Ano novo, variante nova, o que não é novo é o tratamento dado a população favelada no Rio de Janeiro. Em pleno surto de contágio da Omicron, ficou ainda mais evidente para mim a discrepância entre o Vidigal para os turistas e o Vidigal para os moradores. Posto de Saúde superlotado, filas de mais de 4 horas de espera para testagem, quadro de funcionários reduzidos por contágio entre quem está na linha de frente. A falta de estrutura do posto também é um problema, o posto que se divide em duas partes, não tem espaço de espera para quemprecisa usar o serviço de saúde.
Para aguardar o atendimento, as pessoas se espremem nos becos laterais ao posto, sem ter onde se sentar, expostas ao sol ou a chuva e sem distanciamento para evitar o contágio de doenças virais como a Covid. Exposto também está o fato de o poder público mesmo que diante do turismo, ainda mantém a favela sob sua ausência.
Durante a alta de contágio na rimeira semana de janeiro, procurei o posto para testagem a pedido da empresa em que trabalho, no mesmo dia mais de 150 pessoas testaram positivo como eu. Adultos e crianças receberam o mesmo tratamento, mesmo que a vacinação ainda não tivesse chegado para os menores de 12 anos, na parte em que estruturaram o setor de atendimento para quem chega com os sintomas de covid, nos fundos do posto, mães com bebês de colo esperaram o atendimento e por diversas vezes desistiram para recorrer à UPA da Rocinha. Adultos que recorreram a alguma orientação para não se expor a fila desnecessariamente, não tiveram atendimento adequado. Por vezes vi casos de destrato por parte da equipe, que por sua vez se desdobrou para dar conta da demanda imensa com pouquíssima estrutura de espaço e de serviço.
Imagem: Day Medeiros
Ainda que com a vista privilegiada que faz com que a favela do Vidigal esteja entre os lugares do Rio com os valores mais altos do metro quadrado, os mais de 13 mil habitantes (segundo o Censo de 2010) que em sua maioria são proletários e informais com renda baixa, lidam diariamente com a falta do serviço público de qualidade, não só na saúde, mas também a falta de transporte público obriga os trabalhadores a se esmagarem nas vans que ligam a favela ao metrô e carregam quase aproximadamente 40 pessoas nos horários de pico, sem nenhuma condição de manter os protocolos sanitários da pandemia. O fechamento da única via de acesso a comunidade complica ainda mais a saída dos moradores para o trabalho durante a semana, a creche e a escola municipal que atende o morro está em situação precária de estrutura e corpo docente. E o custo alimentar é superfaturado ao preço de uma comunidade que sobrevive do turismo.
Vale ressaltar que antes de o Vidigal ser reconhecido pelo potencial turístico e seus famosos bares e festas, a favela foi uma das pioneiras na luta contra as remoções da década de 60 e que a força popular era uma forte característica da comunidade.

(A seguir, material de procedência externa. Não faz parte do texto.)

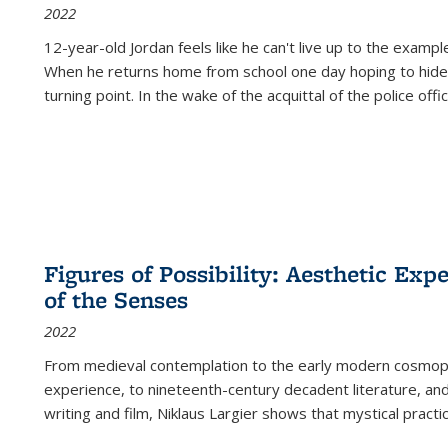
2022
12-year-old Jordan feels like he can't live up to the example
When he returns home from school one day hoping to hide
turning point. In the wake of the acquittal of the police offi
Figures of Possibility: Aesthetic Exp
of the Senses
2022
From medieval contemplation to the early modern cosmopoe
experience, to nineteenth-century decadent literature, and
writing and film, Niklaus Largier shows that mystical pract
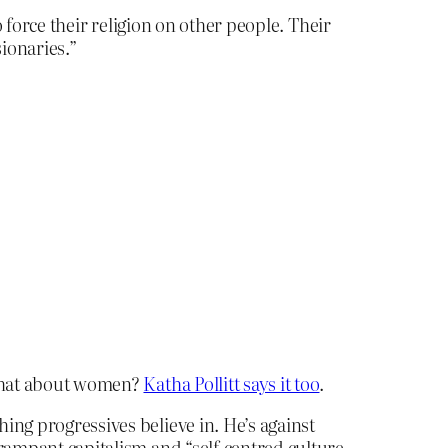
 force their religion on other people. Their
ionaries.”
 what about women?
Katha Pollitt says it too
.
hing progressives believe in. He’s against
rampant capitalism and “self-centred culture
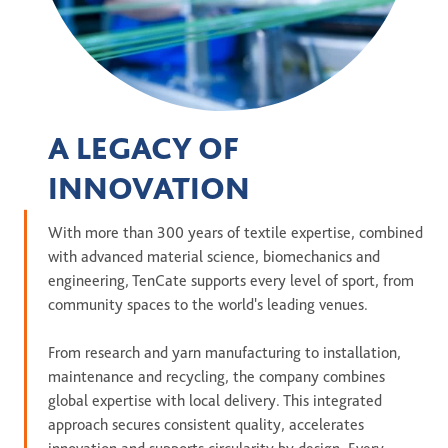
A LEGACY OF
INNOVATION
With more than 300 years of textile expertise, combined
with advanced material science, biomechanics and
engineering, TenCate supports every level of sport, from
community spaces to the world's leading venues.
From research and yarn manufacturing to installation,
maintenance and recycling, the company combines
global expertise with local delivery. This integrated
approach secures consistent quality, accelerates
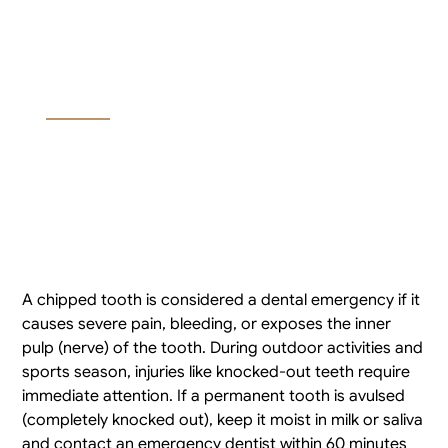
Is a Chipped Tooth a
Dental Emergency?
A chipped tooth is considered a dental emergency if it
causes severe pain, bleeding, or exposes the inner
pulp (nerve) of the tooth. During outdoor activities and
sports season, injuries like knocked-out teeth require
immediate attention. If a permanent tooth is avulsed
(completely knocked out), keep it moist in milk or saliva
and contact an emergency dentist within 60 minutes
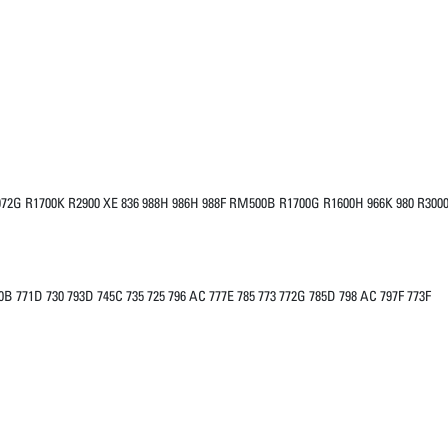
H 972G R1700K R2900 XE 836 988H 986H 988F RM500B R1700G R1600H 966K 980 R300
0B 771D 730 793D 745C 735 725 796 AC 777E 785 773 772G 785D 798 AC 797F 773F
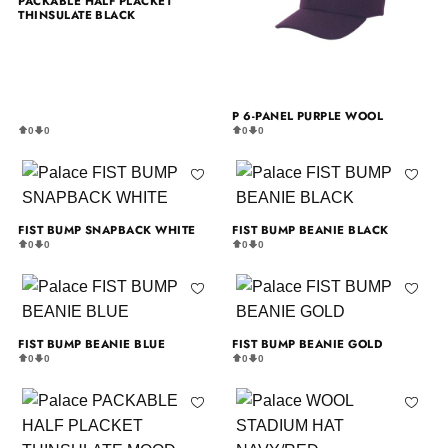
PACKABLE HALF PLACKET
THINSULATE BLACK
P 6-PANEL PURPLE WOOL
0
0
0
0
FIST BUMP SNAPBACK WHITE
FIST BUMP BEANIE BLACK
0
0
0
0
FIST BUMP BEANIE BLUE
FIST BUMP BEANIE GOLD
0
0
0
0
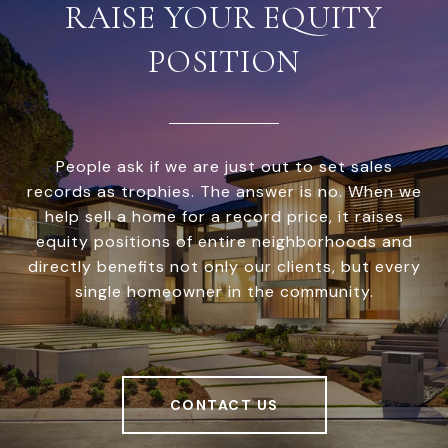
RAISE YOUR EQUITY
POSITION
People ask if we are just out to set sales
records as trophies. The answer is no. When we
help sell a home for a record price, it raises
equity positions of entire neighborhoods and
directly benefits not only our clients, but every
single homeowner in the community.
CONTACT US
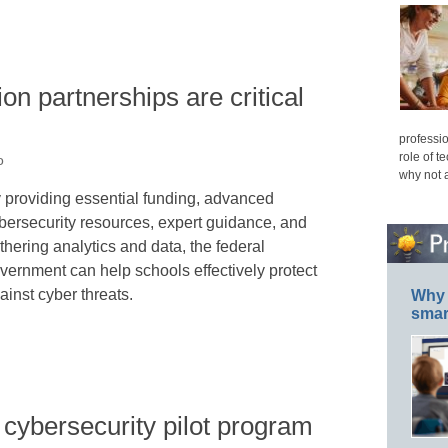
on partnerships are critical
professio
role of t
o
why not 
 providing essential funding, advanced
bersecurity resources, expert guidance, and
thering analytics and data, the federal
vernment can help schools effectively protect
ainst cyber threats.
Why 
smar
ybersecurity pilot program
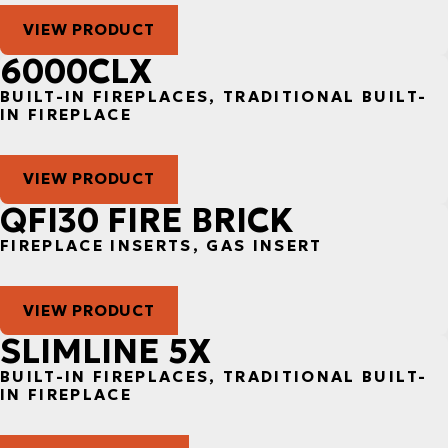
VIEW PRODUCT
6000CLX
BUILT-IN FIREPLACES, TRADITIONAL BUILT-
IN FIREPLACE
VIEW PRODUCT
QFI30 FIRE BRICK
FIREPLACE INSERTS, GAS INSERT
VIEW PRODUCT
SLIMLINE 5X
BUILT-IN FIREPLACES, TRADITIONAL BUILT-
IN FIREPLACE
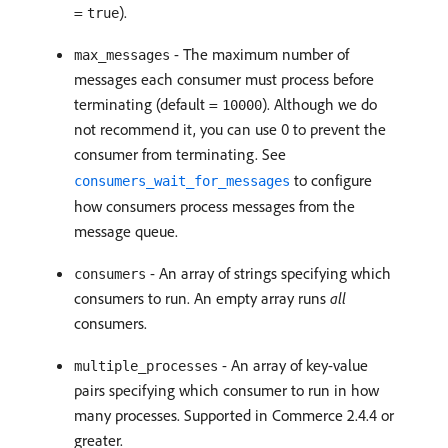
=
).
true
- The maximum number of
max_messages
messages each consumer must process before
terminating (default =
). Although we do
10000
not recommend it, you can use 0 to prevent the
consumer from terminating. See
to configure
consumers_wait_for_messages
how consumers process messages from the
message queue.
- An array of strings specifying which
consumers
consumers to run. An empty array runs
all
consumers.
- An array of key-value
multiple_processes
pairs specifying which consumer to run in how
many processes. Supported in Commerce 2.4.4 or
greater.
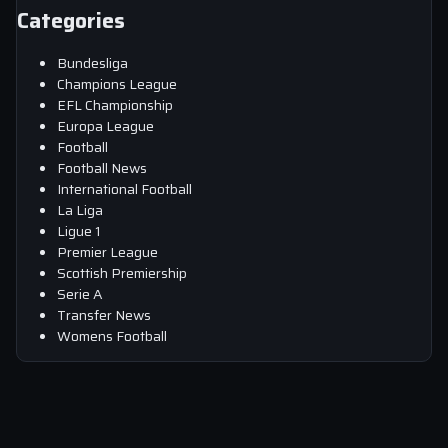
Categories
Bundesliga
Champions League
EFL Championship
Europa League
Football
Football News
International Football
La Liga
Ligue 1
Premier League
Scottish Premiership
Serie A
Transfer News
Womens Football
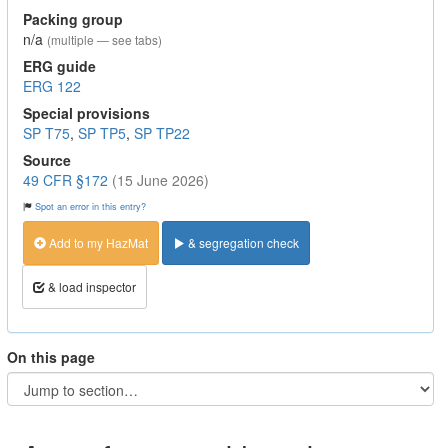
Packing group
n/a
(multiple — see tabs)
ERG guide
ERG 122
Special provisions
SP T75
,
SP TP5
,
SP TP22
Source
49 CFR §172
(15 June 2026)
Spot an error in this entry?
Add to my HazMat
& segregation check
& load inspector
On this page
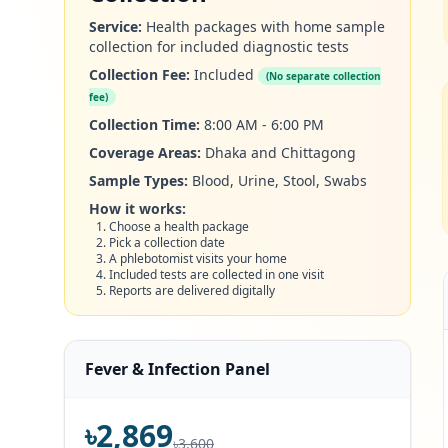
Service:
Health packages with home sample
collection for included diagnostic tests
Collection Fee:
Included
(No separate collection
fee)
Collection Time:
8:00 AM - 6:00 PM
Coverage Areas:
Dhaka and Chittagong
Sample Types:
Blood, Urine, Stool, Swabs
How it works:
Choose a health package
Pick a collection date
A phlebotomist visits your home
Included tests are collected in one visit
Reports are delivered digitally
Fever & Infection Panel
৳2,869
৳3,600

Uma moradora que se tornou parte do Comitê de Saúde da Prefeitura do Rio vem reunindo assinaturas para a transferência do posto de saúde para um local com melhor estrutura. Aos gritos para ser ouvida pela população que sofre em pé na fila do posto, contou sobre o projeto que nunca saiu do papel, pediu que os moradores cobrem dos políticos que chegam no morro as vésperas das eleições prometendo favores em troca de votos e que mobilizem a vizinhança para ir até a associação de moradores onde é possível ter acesso a um abaixo assinado que
será entregue à Secretaria Municipal de Saúde.
Imagem: Day Medeiros
Concluo com um trecho da canção Vidigal do multiartista Sérgio Ricardo que é referência de luta no Vidigal e que inspira a mobilização popular para garantir seus direitos de sobrevivência:
“Se vem o mal
Toda favela se levanta
Seja lá quem for se espanta
Se vem tirar chinfra de lei
Sua tramóia já sei de cor
Só porque tem seu poder
Pensa que pode mais que um sofredor
Tramar tramou
Mas se derrubou
Não se brinca com o poder
Que o poder do povo é bem maior”
Pelo serviço público de qualidade, trabalhadores e moradores da favela do Vidigal, uni-vos!